I do think it would be nice to have some family time and dont think in this situation it's rude to say you haven't spent any time with the kids so are going off for a hot chocolate or a meal with just your family so I'd consider doing that at least once

PretzelMeUp · 27/01/2024 11:38

I went on a skiing holiday with my DH, 2 teenage DSC and his best mate from school and his wife and 2 teens.

I had one of the best weeks EVER and I didn’t have the slightest intention of skiing once. I am the clumsiest person in history, i fall over all the time just standing, clearly skiing would be certain death.

They all went skiing and I had a nice lie in, went to the gym/spa, dressed up, met them for lunch and then sat with a book/music/podcast and coffee/wine for another couple of hours until they came down for après ski.

Loved it. So I think you need to embrace skiing not being for you and just do fun stuff.

HOWEVER - the language stuff, namely the corrections, needs to be handled more sensitively by your family and you need to tell them it’s upsetting you. Equally it was about a year before someone told me I was swapping a word for the beach for something rude and I wish they’d done it earlier 🤣

Please relax. Enjoy the peace and that way you’ll enjoy the trip and family time.

Biculturalfamily · 27/01/2024 12:48

This was the first time I asked for advice and I think I used the wrong format. I shouldn't have asked Aibu? Of course Iabu. I know I'm being triggered by my childhood. That's why I included that information. And I know it's unfair to take this out on my children and husband. I do put them first and try to push my issues out of the way. Hence the holiday that I arranged despite my fears ( which were realised). I suppose I was looking for some kindness and encouragement, for confirmation that I'm not a terrible person for feeling this way. With the exception of scierradoll and Linda Oxford, I got some useful inputs. Thank you for those.

OP posts:
Biculturalfamily · 27/01/2024 12:50

Do you think it's acceptable to call people names just because you say "I'm sorry" first? You are cruel.

OP posts:
sumptuous · 27/01/2024 12:52

Is there a spa? I love snowboarding however, I only enjoy it for 3 hours max per day and the sun has to be shining. I leave all the die hard types and go to the spa and relax. Get a bus to the nearest big town or city. So much more to do around most resorts.

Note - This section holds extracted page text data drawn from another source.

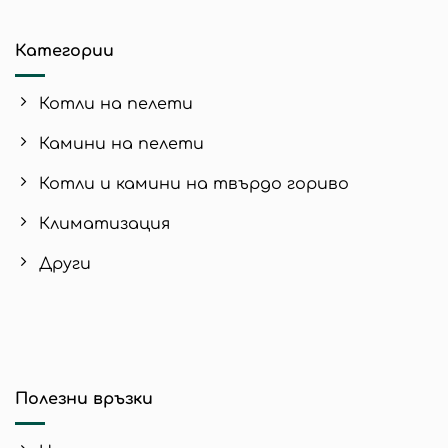
Категории
Котли на пелети
Камини на пелети
Котли и камини на твърдо гориво
Климатизация
Други
Полезни връзки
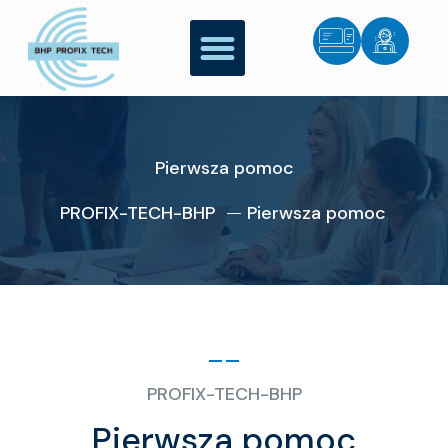
Pierwsza pomoc
PROFIX-TECH-BHP
Pierwsza pomoc
PROFIX-TECH-BHP
Pierwsza pomoc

After reading your post you do come across like you are a bit shallow and if you are not the centre of attention you act up a bit? Not saying you are but some of the things you describe you have been doing during the holiday to your husband doesn’t shine the best light in you. I think your childhood has a lot to do with you always seeking external validation maybe some therapy would help? Also, some course at a local indoor ski slope try snowboarding much less hassle.